Exploring the mechanism of NO–C2H4 reactions on the surface of stepped Pt(3 3 2)

Fourier transform infra red reflection–absorption spectroscopy (FTIR-RAS), thermal desorption spectroscopy (TDS), and auger electron spectroscopy (AES), were employed to explore the mechanism of NO reduction in the presence of C2H4 on the surface of stepped Pt(3 3 2). Both NO–Pt and C2H4–Pt interactions are enhanced when NO and C2H4 are co-adsorbed on Pt(3 3 2). As a result, C2H4 is dissociated at surface temperatures as low as 150 K, and the N–O stretch band is weakened. The presence of post-exposed C2H4 leads NO desorption from steps to decrease significantly, but the same effect on NO desorption from terraces becomes appreciable only at higher post-exposures of C2H4, e.g., 0.6 L and 1.2 L, and proceeds to a much slighter extent.
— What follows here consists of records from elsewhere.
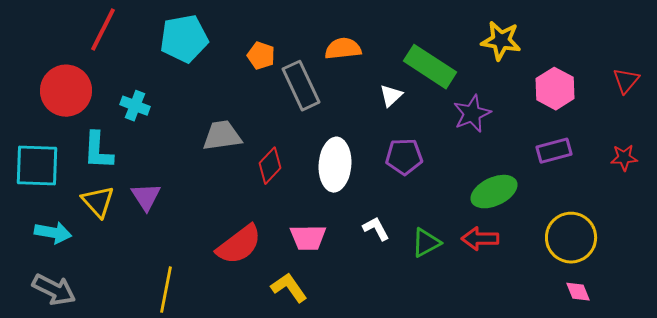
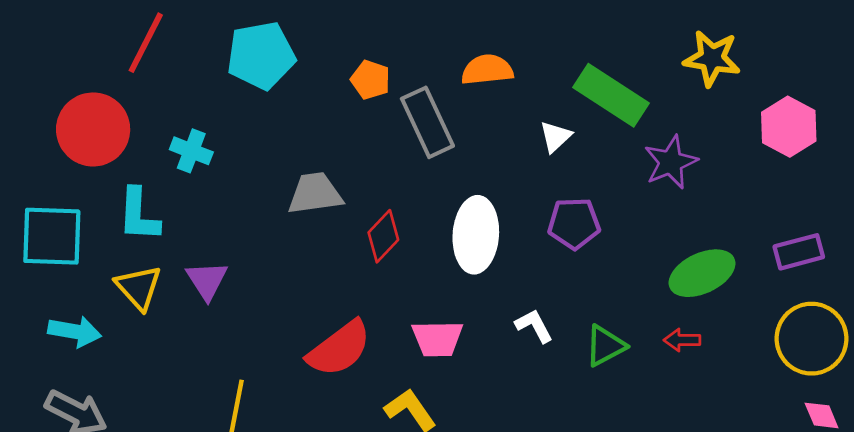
purple rectangle: (554, 151) -> (799, 252), moved
red arrow: (480, 239) -> (682, 340), size x0.7

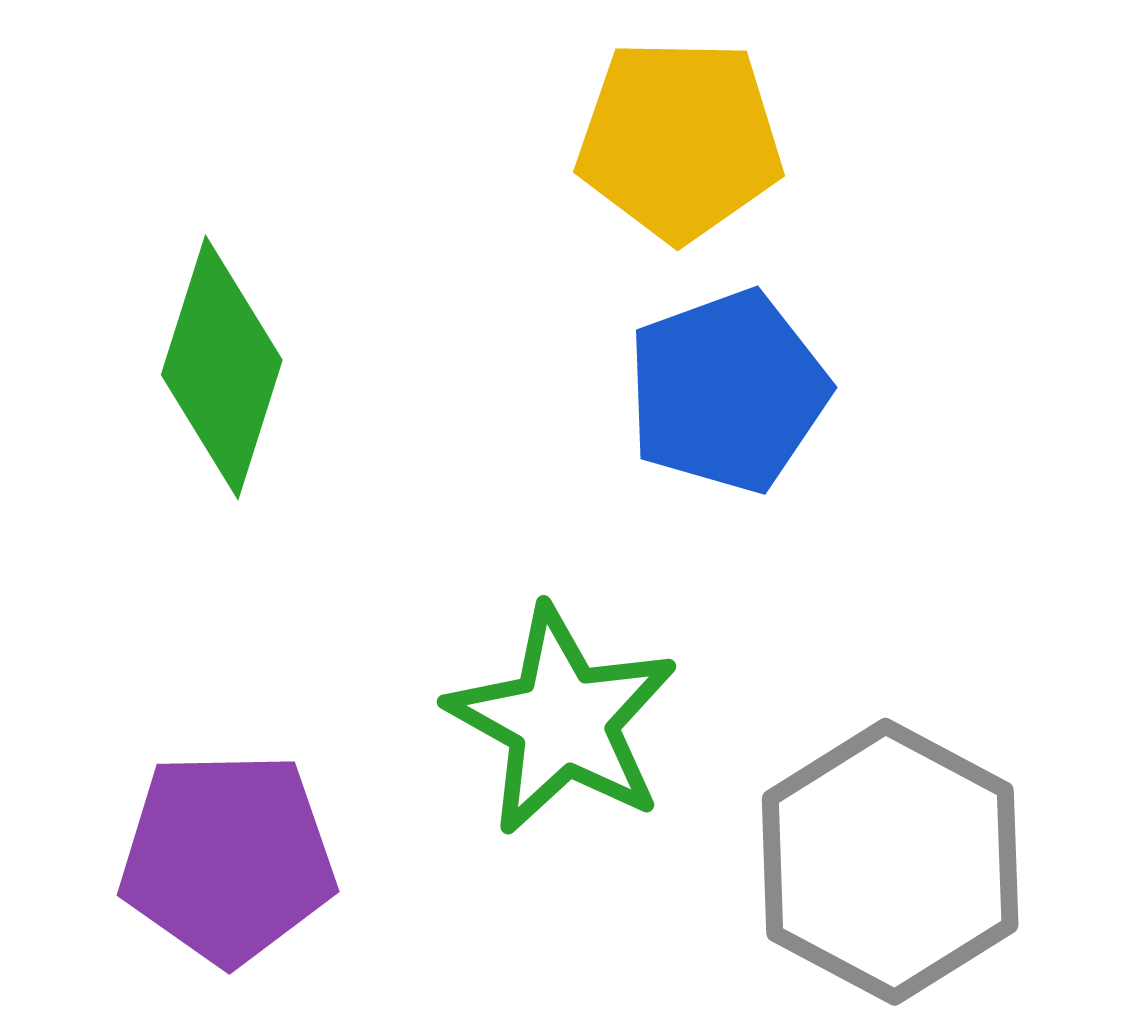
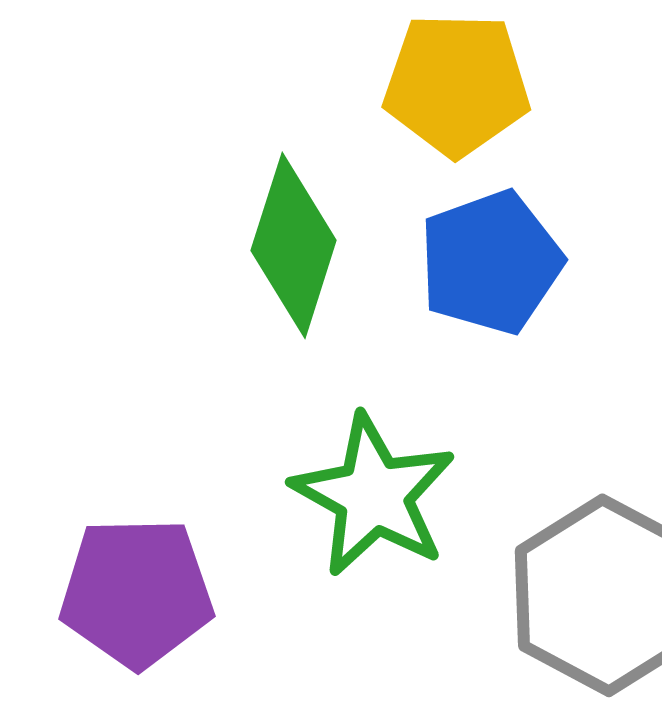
green diamond: (222, 367) -> (294, 245), moved

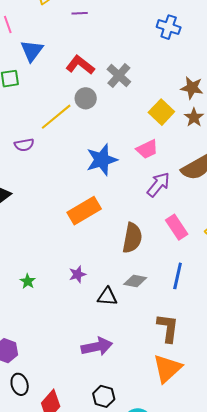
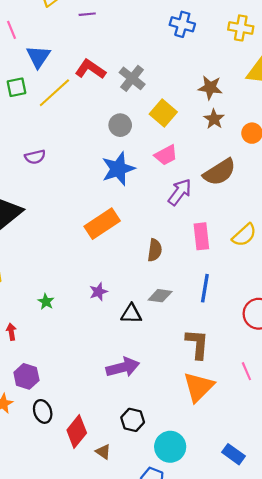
gray circle: (86, 98) -> (120, 125), moved
yellow square: (161, 112) -> (163, 113), moved
yellow line: (56, 117) -> (54, 93), moved
pink rectangle: (177, 227) -> (201, 236), turned 30
brown semicircle: (132, 238) -> (155, 250), size x0.7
Auger spectra indicate that as a result of the reaction with O from NO dissociation, the amount of surface C species is greatly reduced when NO is post-exposed to a C2H4 adlayer. It is concluded that reduction of NO in the presence of C2H4 proceeds very effectively on the surface of the Pt(3 3 2), through a mechanism of NO dissociation and subsequent O removal. Following this mechanism, the significant dissociation of adsorbed NO molecules on steps at surface temperatures below 400 K, and subsequent rapid reaction between the resultant O and C-related species, accounts for the considerable amount of N2 desorption at temperatures below 400 K.